Delors publie un livre. Chirac se déclare dans la Voix du Nord, à l’occasion d’un déplacement à Lille. Rocard, lui, en son temps, avait parlé, depuis sa mairie de Conflans. Pompidou, depuis Rome. Mitterrand, au journal télévisé (le fameux petit « oui » ému, presque étranglé, face à Paul Amar, en 1988). Celui-ci rédige un « programme ». Celui-là un « communiqué » d’agence, avec sa brièveté sèche. Ce troisième joue la déclaration solennelle, style « appel au peuple de France ». Notre pays est, en vérité, le seul pays au monde où il y a autant de manières d’annoncer sa candidature que de candidats et où la façon de le faire, le ton pour dire : « Voilà, j’ai franchi le pas, je me prétends digne, et vous en informe, de la magistrature suprême » sont comme un rite de passage – avec tout ce qu’un tel rite peut avoir de sacré, d’initiatique et, parfois, de maladroit. Parce que la politique, en France, c’est le sacré ? Parce qu’aspirer, dans notre pays, à être président, c’est, un peu, vouloir être Dieu ? Le fait est là. Du vouloir-être roi, devenu un exercice en soi. De l’annonce de candidature, considérée comme un des beaux-arts.

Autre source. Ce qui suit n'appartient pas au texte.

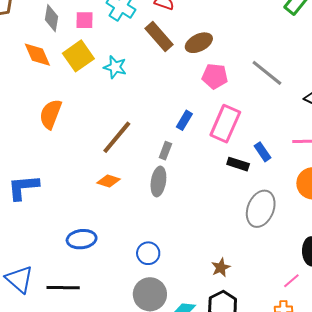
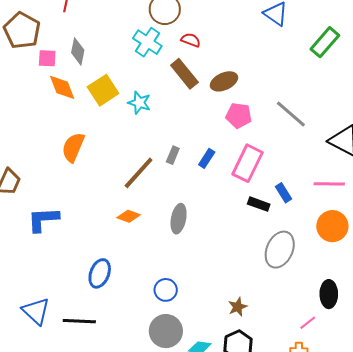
pink square: (84, 20) -> (47, 58), moved
gray rectangle: (165, 151) -> (173, 155), moved
blue ellipse: (82, 239) -> (100, 273), turned -64

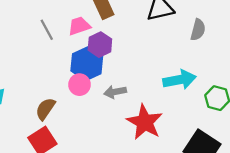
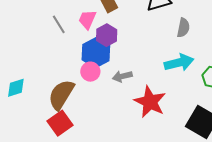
pink trapezoid: (79, 26) -> (87, 19), turned -45
gray semicircle: (198, 30) -> (183, 28), moved
brown semicircle: (45, 109) -> (61, 95), size x1.5

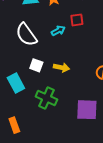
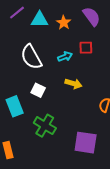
yellow arrow: (61, 67) -> (73, 84), moved

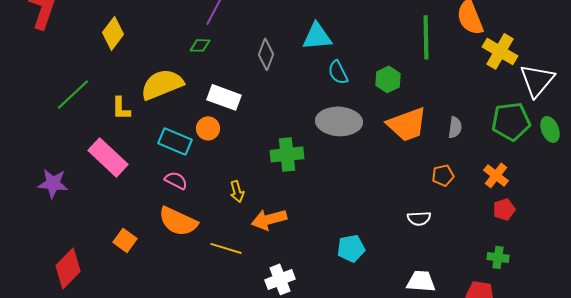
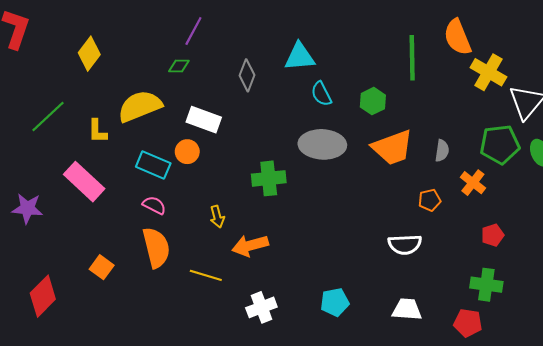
orange cross: (496, 175) -> (473, 183), moved
white semicircle: (419, 218) -> (405, 244), size x1.4
orange semicircle: (178, 221) -> (156, 248), turned -129
cyan pentagon: (351, 248) -> (335, 302), moved
green cross: (498, 257) -> (486, 285), size x1.4

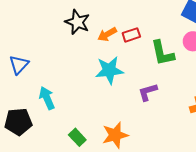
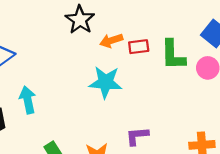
green L-shape: (162, 53) -> (173, 55), moved
purple L-shape: (148, 92) -> (137, 136), moved

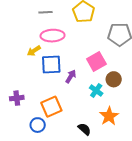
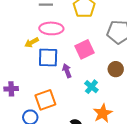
pink square: (96, 62) -> (84, 49), moved
purple arrow: (71, 76) -> (67, 71), turned -56
brown circle: (114, 79) -> (116, 69), moved

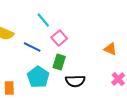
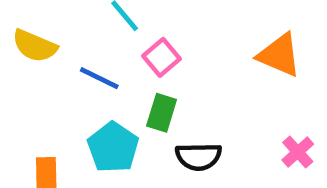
orange triangle: (110, 49) -> (279, 55), moved, size x1.5

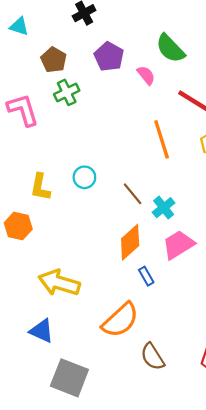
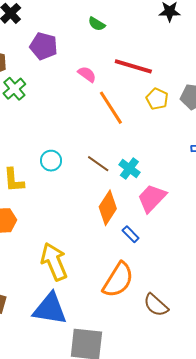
green semicircle: (170, 48) -> (97, 24), size x0.6
pink semicircle: (146, 75) -> (87, 74), moved
yellow arrow: (59, 283) -> (54, 262), turned 66
blue triangle: (42, 331) -> (50, 309), size x1.5

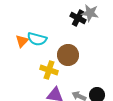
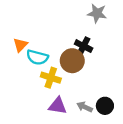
black cross: (78, 18) -> (84, 46), moved
cyan semicircle: (37, 39) -> (37, 57), moved

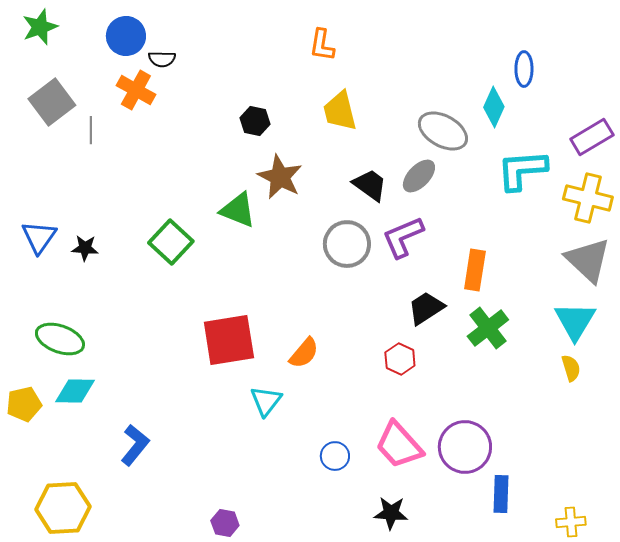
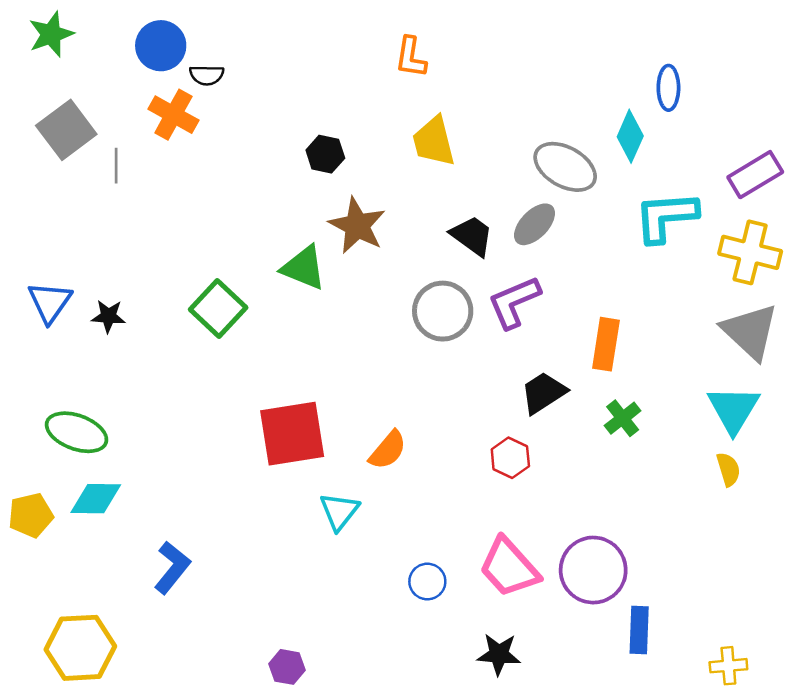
green cross: (488, 328) -> (623, 418), size x0.7

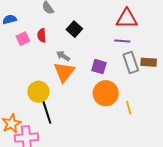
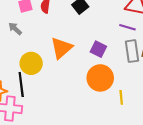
gray arrow: (63, 56) -> (15, 29), moved
black line: (47, 112) -> (21, 84), moved

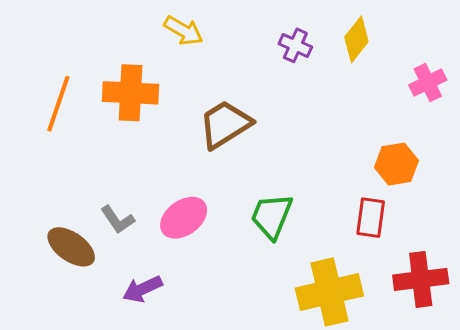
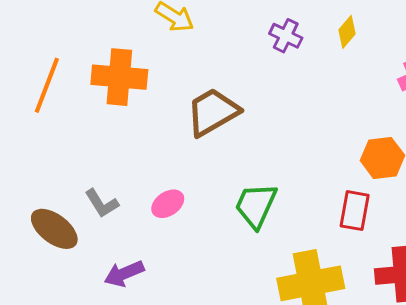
yellow diamond: (356, 39) -> (347, 32), size x0.7
pink ellipse: (184, 218) -> (168, 204), size x0.7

Rushdie dans Libération, interviewé par Antoine de Gaudemar : les intellectuels algériens, pourchassés par les mollahs, sont les « nouveaux dissidents ». Une différence, pourtant – et il le sait, lui, Rushdie, mieux que personne : quand les dissidents quittaient la Russie, quand l’ogre brejnevien consentait à lâcher sa proie et que Boukovsky, Pliouchtch, Soljenitsyne, les autres, arrivaient à New York, Londres ou Paris, au moins avaient-ils la paix – et la machine totalitaire, débarrassée de ses « parasites », choisissait-elle de les oublier. Avec les intellectuels pourchassés par les mollahs, rien de semblable : apparaît une nouvelle population de victimes qui ne trouvent nulle part de refuge, qui ne connaîtront peut-être jamais de répit et qui – fait unique dans l’histoire des dissidences – resteront, où qu’elles aillent, dans la mire des tueurs. Autre époque. Autre modèle de répression. Et pour nous, intellectuels de l’Europe heureuse, nécessité d’inventer de nouvelles formes de solidarité et d’aide.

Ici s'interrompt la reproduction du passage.